Comet Garradd photographed this morning (Feb. 2) near the globular cluster M92 in Hercules. The dust tail points to the left (east) of the comet's bright center called the coma. The gas tail points to the upper right. Credit: Michael Jaeger

Binocular and telescope owners can watch a fine match-up of the sky’s current brightest comet – Comet C/2009 P1 Garradd – and the rich cluster M92 in Hercules tomorrow morning. The cluster belongs to an ancient group of spherical, star-packed clusters called globulars. Some 330,000 stars are jammed into a ball 109 light years in diameter 26,000 light years away. Despite that rather spectacular distance, it still shines brightly enough at magnitude 6.4 to be easily visible in a typical pair of binoculars from moderately light polluted skies. Look for a small fuzzy spot with a brighter center.
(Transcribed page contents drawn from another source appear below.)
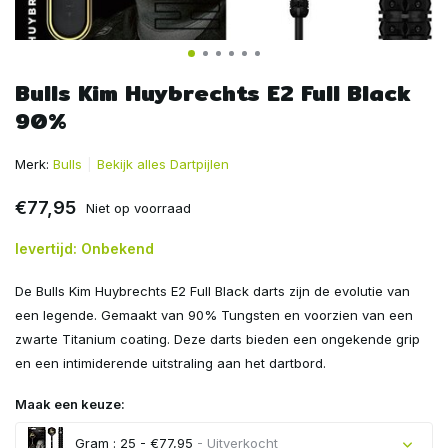
Bulls Kim Huybrechts E2 Full Black
90%
Merk:
Bulls
Bekijk alles Dartpijlen
€77,95
Niet op voorraad
levertijd: Onbekend
De Bulls Kim Huybrechts E2 Full Black darts zijn de evolutie van
een legende. Gemaakt van 90% Tungsten en voorzien van een
zwarte Titanium coating. Deze darts bieden een ongekende grip
en een intimiderende uitstraling aan het dartbord.
Maak een keuze:
Gram : 25 - €77,95
- Uitverkocht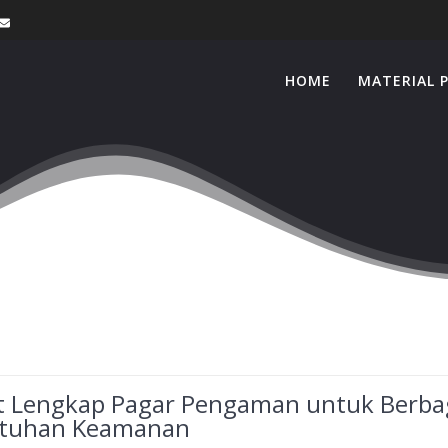
HOME
MATERIAL 
t Lengkap Pagar Pengaman untuk Berba
tuhan Keamanan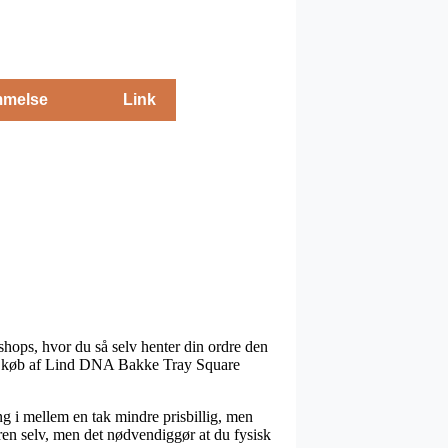
melse
Link
shops, hvor du så selv henter din ordre den
 ved køb af Lind DNA Bakke Tray Square
ng i mellem en tak mindre prisbillig, men
en selv, men det nødvendiggør at du fysisk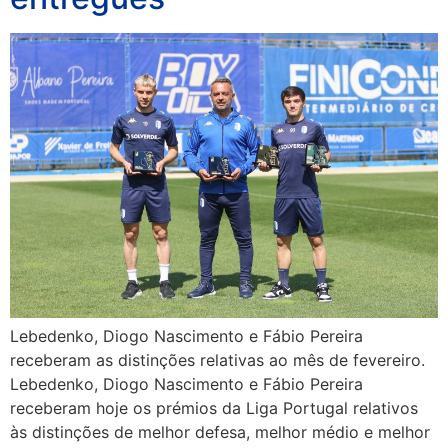
Lebedenko, Diogo Nascimento e Fábio Pereira
receberam as distinções relativas ao mês de fevereiro.
Lebedenko, Diogo Nascimento e Fábio Pereira
receberam hoje os prémios da Liga Portugal relativos
às distinções de melhor defesa, melhor médio e melhor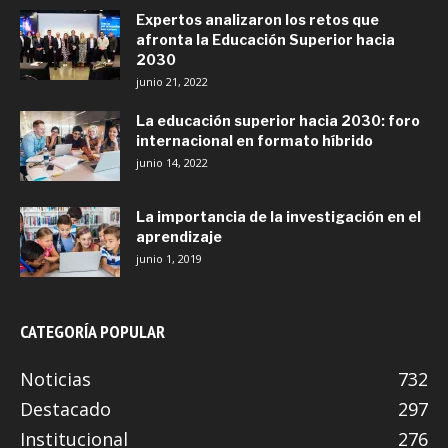
Expertos analizaron los retos que
afronta la Educación Superior hacia
2030
junio 21, 2022
La educación superior hacia 2030: foro
internacional en formato híbrido
junio 14, 2022
La importancia de la investigación en el
aprendizaje
junio 1, 2019
CATEGORÍA POPULAR
Noticias
732
Destacado
297
Institucional
276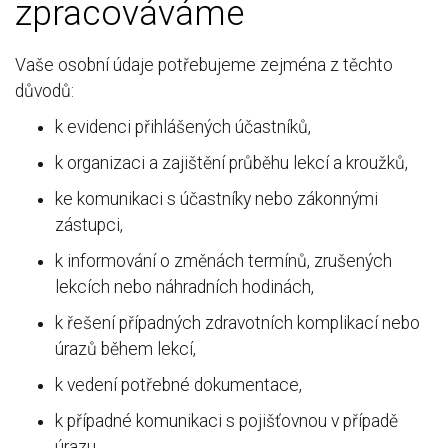
zpracováváme
Vaše osobní údaje potřebujeme zejména z těchto
důvodů:
k evidenci přihlášených účastníků,
k organizaci a zajištění průběhu lekcí a kroužků,
ke komunikaci s účastníky nebo zákonnými
zástupci,
k informování o změnách termínů, zrušených
lekcích nebo náhradních hodinách,
k řešení případných zdravotních komplikací nebo
úrazů během lekcí,
k vedení potřebné dokumentace,
k případné komunikaci s pojišťovnou v případě
úrazu.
Comet Garradd will be another fuzzy patch only a half a degree to the right or west of M92, so both little glows will be close together in the same field of view in any pair of binoculars. As you’d expect, the comet is much closer to Earth at 142.8 million miles. The separation between them will increase in the coming mornings as Garradd tracks slowly northward through Hercules.

Garradd's two tails point away from each from a combination of the comet's location high above the plane of the planets and our perspective of it from Earth. Blue arrows show the direction the comet's moving along its orbit. Credit: NASA/JPL with my own additions

In the diagram above, you can see that the comet has a steeply inclined orbit that takes it well above the plane of the solar system where the planets orbit. That’s why we see it high in the northern sky this month far from the morning planets. Comets that pass relatively close to the sun typically develop two tails – one made of dust carried away by the pressure of sunlight along the comet’s orbit and an ion tail of gases that fluoresce when they’re excited by the ultraviolet energy in sunlight. The dust is released into space as the heat of the sun vaporizes cometary ices.
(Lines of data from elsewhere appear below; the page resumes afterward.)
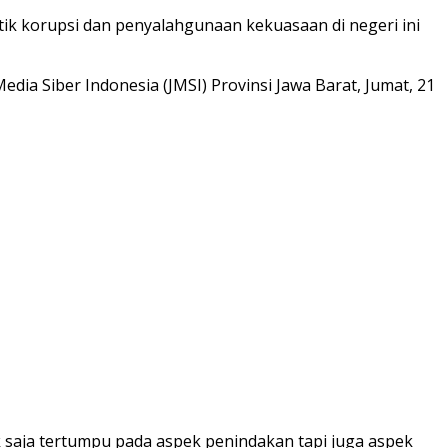
ik korupsi dan penyalahgunaan kekuasaan di negeri ini
dia Siber Indonesia (JMSI) Provinsi Jawa Barat, Jumat, 21
dak saja tertumpu pada aspek penindakan tapi juga aspek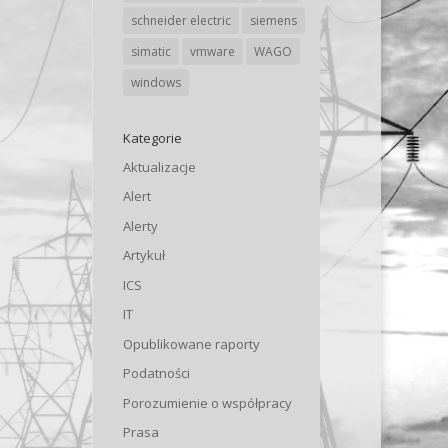
schneider electric
siemens
simatic
vmware
WAGO
windows
Kategorie
Aktualizacje
Alert
Alerty
Artykuł
ICS
IT
Opublikowane raporty
Podatności
Porozumienie o współpracy
Prasa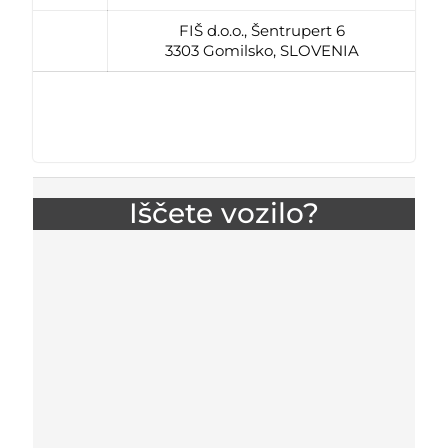
FIŠ d.o.o., Šentrupert 6
3303 Gomilsko, SLOVENIA
Iščete vozilo?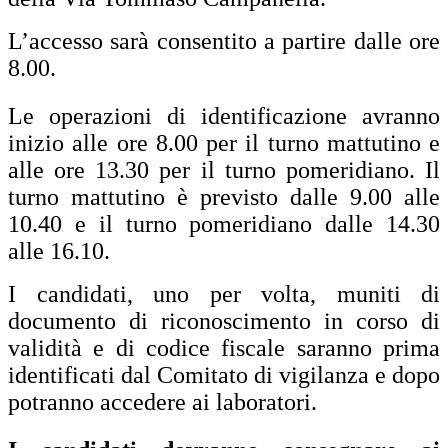
L’accesso sarà consentito a partire dalle ore
8.00.
Le operazioni di identificazione avranno
inizio alle ore 8.00 per il turno mattutino e
alle ore 13.30 per il turno pomeridiano. Il
turno mattutino è previsto dalle 9.00 alle
10.40 e il turno pomeridiano dalle 14.30
alle 16.10.
I candidati, uno per volta, muniti di
documento di riconoscimento in corso di
validità e di codice fiscale saranno prima
identificati dal Comitato di vigilanza e dopo
potranno accedere ai laboratori.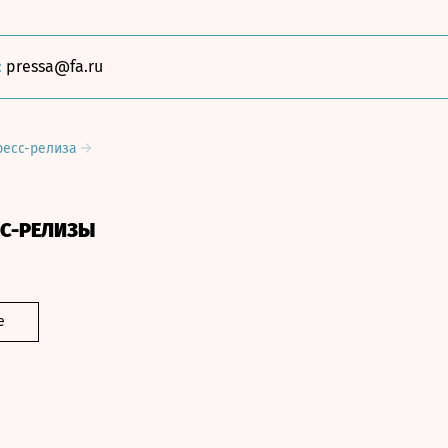
:
pressa@fa.ru
ресс-релиза
СС-РЕЛИЗЫ
е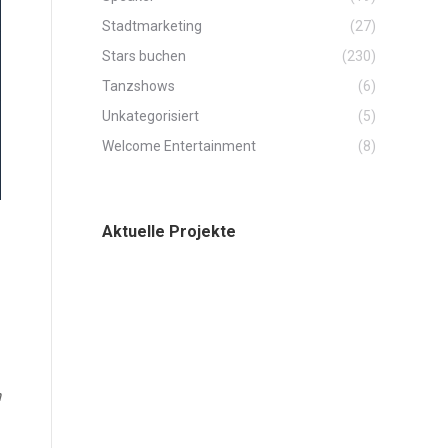
Stadtmarketing
(27)
Stars buchen
(230)
Tanzshows
(6)
Unkategorisiert
(5)
Welcome Entertainment
(8)
Aktuelle Projekte
n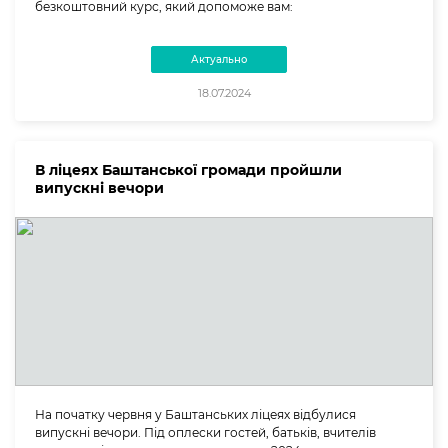
безкоштовний курс, який допоможе вам:
Актуально
18.07.2024
В ліцеях Баштанської громади пройшли
випускні вечори
На початку червня у Баштанських ліцеях відбулися
випускні вечори. Під оплески гостей, батьків, вчителів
This map shows Comet Garradd in the coming 10 days as it glides through the constellation Hercules. Stars are shown to 8th magnitude. Click the image for another map showing how to easily find Hercules. Created with Chris Marriott's SkyMap software

Since ion tails always point directly away from the sun, while dust tails lag behind in the curve of a comet’s orbit, the two tails point in different directions. Depending upon the sun-Earth-comet viewing geometry, they sometimes overlap or appear separated from one another by varying degrees. Our current viewing angle – looking up from way down below Garradd’s orbit – accentuates the tails’ separation.

The best time to see Comet Garradd and M92 is about 1 1/2 – 2 hours before sunrise, when it’s highest in the eastern sky before morning twilight begins. A small telescope will show the bright coma and a hint of both tails; telescopes of 8 inches or larger will show both tails stretching faintly more than a degree from comet’s head. Seeing a pile of stardust right next to bright, nearby comet should make for a beautiful sight. Try to get out in the next few mornings before moonlight becomes a problem.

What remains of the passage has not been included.